With centralization of rural school districts in the 1930s and 1940s came the closure of many of the one-room schools, including the Lattintown School.  The building remained in use by various groups, including the Lattingtown Gun Club, but in its later years was primarily used for storage.  Attempts were made by the Marlborough Historical Society and the Marlboro Central School District to save the building for the purpose of a museum or an educational site.

Mother Nature, however, had different plans and on Christmas Eve of 2008 a heavy storm with snow and ice caused irreparable damage to the building. The roof caved in, and subsequent inspections by engineers showed extreme damage to the aged foundation and walls.

The building was subsequently razed, and the lot along Lattintown Road now stands vacant. Memories of the Lattintown School are fading and few pictures and documents remain; the hamlet itself is now primarily residential and the businesses that once thrived in the area are long gone.
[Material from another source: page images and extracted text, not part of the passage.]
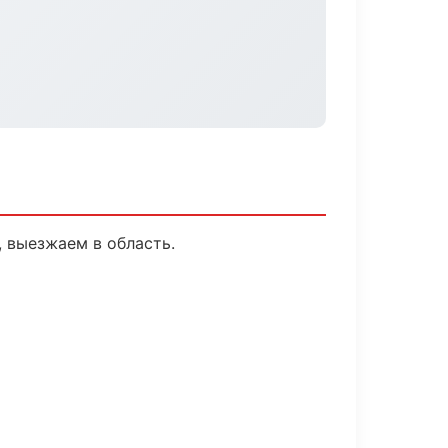
, выезжаем в область.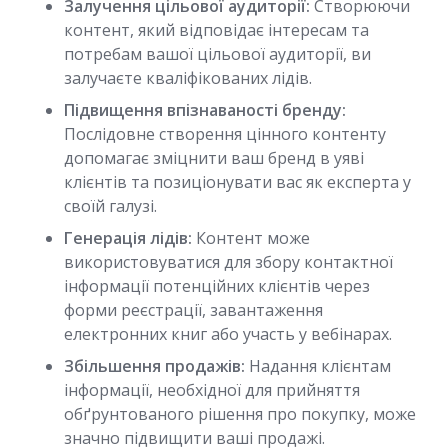
Залучення цільової аудиторії:
Створюючи
контент, який відповідає інтересам та
потребам вашої цільової аудиторії, ви
залучаєте кваліфікованих лідів.
Підвищення впізнаваності бренду:
Послідовне створення цінного контенту
допомагає зміцнити ваш бренд в уяві
клієнтів та позиціонувати вас як експерта у
своїй галузі.
Генерація лідів:
Контент може
використовуватися для збору контактної
інформації потенційних клієнтів через
форми реєстрації, завантаження
електронних книг або участь у вебінарах.
Збільшення продажів:
Надання клієнтам
інформації, необхідної для прийняття
обґрунтованого рішення про покупку, може
значно підвищити ваші продажі.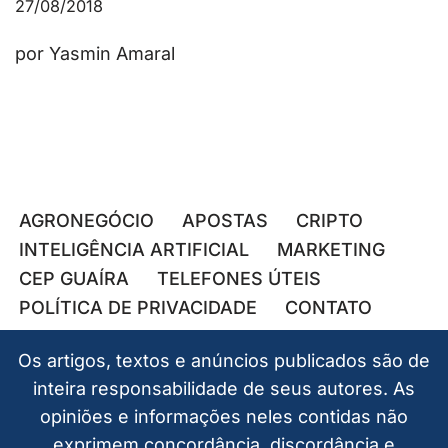
27/08/2018
por Yasmin Amaral
AGRONEGÓCIO
APOSTAS
CRIPTO
INTELIGÊNCIA ARTIFICIAL
MARKETING
CEP GUAÍRA
TELEFONES ÚTEIS
POLÍTICA DE PRIVACIDADE
CONTATO
Os artigos, textos e anúncios publicados são de
inteira responsabilidade de seus autores. As
opiniões e informações neles contidas não
exprimem concordância, discordância e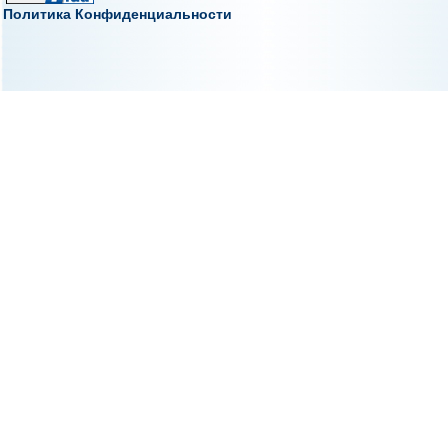
Политика Конфиденциальности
I recently came across one document, written in 1995, that captured my attention and prompted me to start exploring the history of the school. My grandmother, who grew up next door to the Lattingtown School and attended school there along with her siblings, recorded her most vivid memory of the school, circa 1920:

Mary Rose Albano (author’s great-grandmother) using a wash line strung from her property to the Lattintown School c. 1920

When I was quite young and in the third or fourth grade, we had a teacher by the name of Mrs. Manion. She had about fifty pupils in a one room schoolhouse. I can’t remember what I said or did but she kept me in and let all the other kids go outside during recess. She yelled at me for whatever reason and then told me to go outside. When my brother Vincent asked me why she kept me in I told him in Italian as I didn’t want the other kids to hear. Suddenly Mrs. Manion opened the window and as both Vincent and I looked up she said while pointing her finger at me, “Stop telling your brother all those lies, I understood everything you said to him.” Needless to say – gullible me – I believed her. It was a year or so later that I realized she didn’t understand Italian!

Although the Lattintown Schoolhouse is gone, this short piece, written as part of a larger story about her extended family, captures a moment in time from the perspective of a student at the one-room school and helps keep the memory of the school alive. It’s my hope to capture as many of these types of stories as possible about the region’s schools as possible, before they – and the schools themselves- are simply lost to time.       

The Lattintown School in 2009, shortly before being removed from the site. Photograph by Libbie Werlau.